Хор мальчиков (Фадин) - страница 94

«Дорогой Митя, — написал в Германию Свешников, всё-таки ощущавший неудобство от невозможности позвонить, — вот уж не думал, что мы с тобой окажемся по разные стороны — нет, не линии фронта или баррикад, упаси Боже, — но некой, ещё вчера неодолимой, черты. Самое странное здесь не то, что мы вдруг зажили порознь, а то, что упомянутый водораздел неожиданно оказался пересечён простым смертным, к тому же — посвящённым в тайны. Как недавно мы почти гордились принадлежностью к этим посвящённым! Присущая им недозволенность перемещений в пространстве выглядела едва ли не привилегией и как бы даже подразумевалась сама собою — во всяком случае, мы принимали правила игры. К счастью, ничто не вечно, и вот уже и я готов пуститься по твоим следам. К бегству располагает не один твой отчаянный пример, но даже и погода: сегодня холодно, промозгло, в башмаках хлюпает вода, и собаки, жалея хозяев, не просятся на двор, а терпят, бедные.
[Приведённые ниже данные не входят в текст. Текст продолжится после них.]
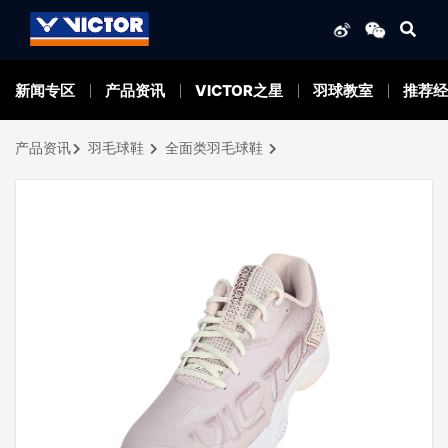
新闻专区
产品资讯
VICTOR之星
羽球教室
推荐经
产品资讯
羽毛球鞋
全面类羽毛球鞋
Да, я почти готов, почти — потому что до сих пор не улучил времени, чтобы педантично подсчитать все плюсы и минусы, на бегу же мысль скачет, не давая ни помечтать, ни без спешки, со вкусом поторговаться с самим собою — забывая, что выбора всё-таки нет.

Нет и спокойствия. Чтобы перестать попусту волноваться, мне нужно бы убедить себя, пусть и через кого-нибудь, что наконец сбывается давнишняя мечта и мне, когда сбудется, больше ничего не потребуется ни от людей, ни от властей. Я уже решил было сделать это в переписке с тобой, что вышло бы естественней прочих ходов, и с этим и приступил к письму, приступил — и, перечтя предыдущую фразу, с ужасом обнаружил, что у меня получается что-то вроде предсмертного слова. Нет уж, спасибо, я подожду. А жаль, это была редкая возможность без ложной занимательности, а именно с нужным для дела занудством изложить свои соображения, все pro и contra, затронув такие сложные материи, как предательство родины, предательство родиной, тоска по ней же и прочая и прочая. Отступив же от предсмертного (или посмертного?) слова, не остаётся другого, кроме как поинтересоваться ценами на картошку.

И в самом деле, на душе было бы легче, знай я подробности предстоящей дороги и заграничного быта, необходимые для меня, чтобы поверить, что жизнь есть и на Марсе. В этом смысле интересно всё: и чем может заняться на Неметчине наш брат, и много ли там этого брата, и как к нему относятся туземцы, и на каком боку оные спят. И ещё одно неизвестное: таможня, которой побаиваюсь и о которой подумываю с неприязнью. Не собираясь провозить контрабанду, я, тем не менее, страшусь досмотра — последнего унижения, какое сможет причинить советская власть — или что там от неё осталось. Говорили, что уезжающим приходится предъявлять все свои природные отверстия, сколько у кого найдётся. Имея в виду чрезмерность придирок, хотелось бы подвергнуться означенной процедуре где-нибудь поближе к дому, в аэропорту, зная, что в нескольких шагах, за тонкой перегородкой стоят друзья и другие провожающие, способные в случае чего помочь хотя бы звонком своим союзникам. Мой предполагаемый багаж (книги, книги!), однако, слишком велик для самолёта, и я, получается, поеду, как и ты, на поезде, чтобы далеко от Москвы в одиночку предстать перед белорусскими крестьянами в униформах. Представь только: вот они придрались к чему-то, я в растерянности стою над распотрошённым чемоданом, а поезд… а поезд ушёл!